2020.04.06 11:37 UTC / 南極→溶岩の荒野/大河の上空 視点:セイバー

 

「今のは……霊基偽装時のバーサーカーの宝具!?マリアナ沖の戦いで、ルーラーが食らってたヤツかッ!」

 なぜ宝具をコピーできるのか、「キングゥ」にそんな逸話あったか?という疑問はあるが、できている以上納得するしかない。一応、バーサーカー当人が「入っている」からという理屈付けはできるが……とにかく、放たれた冷気は大渦を氷の柱に変えてしまった。ついでに、キャスターも完全凍結だ。

 

「あえて解説してやるが、この宝具は“対象が抱える罪悪感”に比例して威力が上昇する。
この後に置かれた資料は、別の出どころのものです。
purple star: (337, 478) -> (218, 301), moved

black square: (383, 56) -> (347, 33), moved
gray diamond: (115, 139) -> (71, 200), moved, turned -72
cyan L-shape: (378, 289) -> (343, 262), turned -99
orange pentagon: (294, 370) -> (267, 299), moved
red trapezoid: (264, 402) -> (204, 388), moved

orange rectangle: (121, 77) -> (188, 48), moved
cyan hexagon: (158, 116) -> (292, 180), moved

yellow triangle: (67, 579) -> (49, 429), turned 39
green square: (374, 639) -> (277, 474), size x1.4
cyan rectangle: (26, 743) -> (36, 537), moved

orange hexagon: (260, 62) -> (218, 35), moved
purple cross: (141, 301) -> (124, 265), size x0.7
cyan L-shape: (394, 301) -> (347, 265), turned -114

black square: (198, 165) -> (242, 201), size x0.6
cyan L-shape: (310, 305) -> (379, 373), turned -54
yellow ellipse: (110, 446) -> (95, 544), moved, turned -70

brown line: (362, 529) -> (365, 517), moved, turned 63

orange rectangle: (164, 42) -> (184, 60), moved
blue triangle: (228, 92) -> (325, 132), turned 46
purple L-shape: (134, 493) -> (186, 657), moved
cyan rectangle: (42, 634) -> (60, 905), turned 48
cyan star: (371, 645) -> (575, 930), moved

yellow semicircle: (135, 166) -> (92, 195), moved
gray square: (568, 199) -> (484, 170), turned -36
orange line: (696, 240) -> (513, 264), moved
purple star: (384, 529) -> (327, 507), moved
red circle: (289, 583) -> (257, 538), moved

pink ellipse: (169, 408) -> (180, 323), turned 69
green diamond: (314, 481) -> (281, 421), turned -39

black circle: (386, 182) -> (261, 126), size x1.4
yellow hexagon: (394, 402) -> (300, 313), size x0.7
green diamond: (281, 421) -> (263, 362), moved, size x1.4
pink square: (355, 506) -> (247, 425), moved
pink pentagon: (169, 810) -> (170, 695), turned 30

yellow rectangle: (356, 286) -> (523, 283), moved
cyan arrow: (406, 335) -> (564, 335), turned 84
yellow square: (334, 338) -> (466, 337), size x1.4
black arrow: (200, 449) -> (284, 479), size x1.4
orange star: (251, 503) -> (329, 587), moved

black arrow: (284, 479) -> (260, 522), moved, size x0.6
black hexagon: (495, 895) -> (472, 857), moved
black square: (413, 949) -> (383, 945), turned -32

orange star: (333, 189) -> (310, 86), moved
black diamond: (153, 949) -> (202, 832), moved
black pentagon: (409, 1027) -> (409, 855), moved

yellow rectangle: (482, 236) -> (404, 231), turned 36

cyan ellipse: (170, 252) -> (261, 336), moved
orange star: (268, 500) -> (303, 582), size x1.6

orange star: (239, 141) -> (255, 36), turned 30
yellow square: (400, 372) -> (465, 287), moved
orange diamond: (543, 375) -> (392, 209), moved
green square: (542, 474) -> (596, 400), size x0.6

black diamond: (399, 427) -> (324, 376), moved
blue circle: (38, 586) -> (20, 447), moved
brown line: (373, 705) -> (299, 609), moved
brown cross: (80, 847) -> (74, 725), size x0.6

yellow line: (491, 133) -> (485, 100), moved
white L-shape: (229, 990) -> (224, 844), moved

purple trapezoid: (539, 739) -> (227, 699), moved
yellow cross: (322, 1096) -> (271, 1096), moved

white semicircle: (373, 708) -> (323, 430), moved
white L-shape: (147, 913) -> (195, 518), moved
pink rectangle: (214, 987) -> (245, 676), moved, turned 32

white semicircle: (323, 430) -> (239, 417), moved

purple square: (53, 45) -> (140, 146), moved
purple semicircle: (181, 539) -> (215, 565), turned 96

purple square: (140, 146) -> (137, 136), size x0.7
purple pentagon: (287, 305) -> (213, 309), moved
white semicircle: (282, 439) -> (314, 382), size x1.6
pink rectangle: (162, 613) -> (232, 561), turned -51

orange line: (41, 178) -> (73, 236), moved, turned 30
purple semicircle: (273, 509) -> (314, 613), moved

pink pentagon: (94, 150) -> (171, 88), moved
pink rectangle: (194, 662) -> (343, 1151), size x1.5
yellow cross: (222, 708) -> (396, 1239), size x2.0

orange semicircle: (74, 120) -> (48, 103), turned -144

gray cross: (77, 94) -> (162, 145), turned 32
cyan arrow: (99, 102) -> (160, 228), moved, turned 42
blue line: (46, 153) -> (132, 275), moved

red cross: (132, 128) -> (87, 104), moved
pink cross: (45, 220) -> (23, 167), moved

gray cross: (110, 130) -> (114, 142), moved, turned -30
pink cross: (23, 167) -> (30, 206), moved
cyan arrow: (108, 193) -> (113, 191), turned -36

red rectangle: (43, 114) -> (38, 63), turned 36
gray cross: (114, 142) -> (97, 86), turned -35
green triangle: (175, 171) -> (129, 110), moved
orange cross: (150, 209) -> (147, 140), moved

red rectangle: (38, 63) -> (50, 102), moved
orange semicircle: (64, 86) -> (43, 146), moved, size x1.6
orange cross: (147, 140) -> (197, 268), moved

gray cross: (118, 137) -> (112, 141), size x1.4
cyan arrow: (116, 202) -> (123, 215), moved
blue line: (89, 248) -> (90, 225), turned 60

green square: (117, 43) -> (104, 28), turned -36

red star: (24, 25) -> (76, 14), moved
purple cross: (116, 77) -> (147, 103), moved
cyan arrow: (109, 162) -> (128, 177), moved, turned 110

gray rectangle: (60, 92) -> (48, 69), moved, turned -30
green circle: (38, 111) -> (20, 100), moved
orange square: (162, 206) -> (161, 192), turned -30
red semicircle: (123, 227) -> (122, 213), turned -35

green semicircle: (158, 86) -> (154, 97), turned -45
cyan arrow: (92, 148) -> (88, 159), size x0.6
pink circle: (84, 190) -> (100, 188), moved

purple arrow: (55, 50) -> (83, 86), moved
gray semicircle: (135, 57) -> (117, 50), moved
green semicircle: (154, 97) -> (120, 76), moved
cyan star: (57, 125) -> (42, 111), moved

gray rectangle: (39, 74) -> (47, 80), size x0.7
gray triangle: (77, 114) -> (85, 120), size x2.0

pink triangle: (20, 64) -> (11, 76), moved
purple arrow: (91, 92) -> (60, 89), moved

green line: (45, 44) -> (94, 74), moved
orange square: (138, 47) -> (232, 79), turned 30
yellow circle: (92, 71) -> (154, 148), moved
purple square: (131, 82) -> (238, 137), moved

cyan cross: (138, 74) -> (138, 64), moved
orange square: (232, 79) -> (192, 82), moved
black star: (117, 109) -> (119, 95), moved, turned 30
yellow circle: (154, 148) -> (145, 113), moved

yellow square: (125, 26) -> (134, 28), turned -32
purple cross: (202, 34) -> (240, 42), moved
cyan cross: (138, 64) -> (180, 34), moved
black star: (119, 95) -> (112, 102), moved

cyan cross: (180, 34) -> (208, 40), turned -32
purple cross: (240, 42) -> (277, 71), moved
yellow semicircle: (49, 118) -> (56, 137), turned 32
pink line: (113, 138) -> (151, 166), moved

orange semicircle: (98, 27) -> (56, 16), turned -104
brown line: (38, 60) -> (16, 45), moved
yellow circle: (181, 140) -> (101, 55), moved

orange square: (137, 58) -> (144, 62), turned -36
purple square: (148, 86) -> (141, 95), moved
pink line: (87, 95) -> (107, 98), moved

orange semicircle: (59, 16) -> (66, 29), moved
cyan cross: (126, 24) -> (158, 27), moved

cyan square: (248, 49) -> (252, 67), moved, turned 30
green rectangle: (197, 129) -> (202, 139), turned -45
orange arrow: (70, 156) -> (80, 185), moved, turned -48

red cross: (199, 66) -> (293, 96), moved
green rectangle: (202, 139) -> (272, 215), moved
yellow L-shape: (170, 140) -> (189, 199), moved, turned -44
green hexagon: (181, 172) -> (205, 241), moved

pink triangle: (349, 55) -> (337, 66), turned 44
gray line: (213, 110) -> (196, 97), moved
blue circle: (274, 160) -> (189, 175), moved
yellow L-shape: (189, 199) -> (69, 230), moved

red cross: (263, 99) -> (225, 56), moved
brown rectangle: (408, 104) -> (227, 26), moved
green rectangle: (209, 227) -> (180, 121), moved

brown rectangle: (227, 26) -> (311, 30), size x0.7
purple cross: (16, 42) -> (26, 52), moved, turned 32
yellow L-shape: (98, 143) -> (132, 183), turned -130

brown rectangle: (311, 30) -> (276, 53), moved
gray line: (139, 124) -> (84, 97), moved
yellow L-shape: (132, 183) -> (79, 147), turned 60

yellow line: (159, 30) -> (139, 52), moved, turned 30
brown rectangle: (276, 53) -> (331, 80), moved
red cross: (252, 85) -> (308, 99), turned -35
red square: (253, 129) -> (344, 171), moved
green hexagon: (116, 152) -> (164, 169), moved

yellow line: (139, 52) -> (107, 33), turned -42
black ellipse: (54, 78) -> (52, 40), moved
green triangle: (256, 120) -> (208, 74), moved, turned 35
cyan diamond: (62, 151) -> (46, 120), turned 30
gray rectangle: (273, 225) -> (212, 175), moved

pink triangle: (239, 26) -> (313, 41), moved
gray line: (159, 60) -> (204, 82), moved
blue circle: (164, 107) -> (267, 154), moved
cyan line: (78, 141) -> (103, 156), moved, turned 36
――『呑星贖環・竜胎終界儀(ファヴニール・オムニウルス・オロボロス)』で南極の生命を吸い尽くしたこと、随分と気に病んでいるようで何よりだ」

 ……「人間による環境破壊が云々」なキャスターが、勝利のため「手段を選んでいられなくなった」ためにやったあの蛮行。アレのツケが、ここで回ってきたか!ざまみやがれッ!

 

(で、どうする!?このまま砲撃開始して構わねェか!?)

 そんな視線を向けると、キングゥは何も言わず顎でしゃくる。

 (それくらいお前なら分かるだろ時間がないからさっさとやれ)という表情だが、見た目がルーラーなので違和感が凄ェ。

 

「まあいい、了解だ!一斉砲撃――始めッ!!」

 川としての形状と、「流れ」を失ったことは大きかったらしい。少し前まで砲撃をものともしなかった水の壁は、いとも簡単に崩れ落ちた!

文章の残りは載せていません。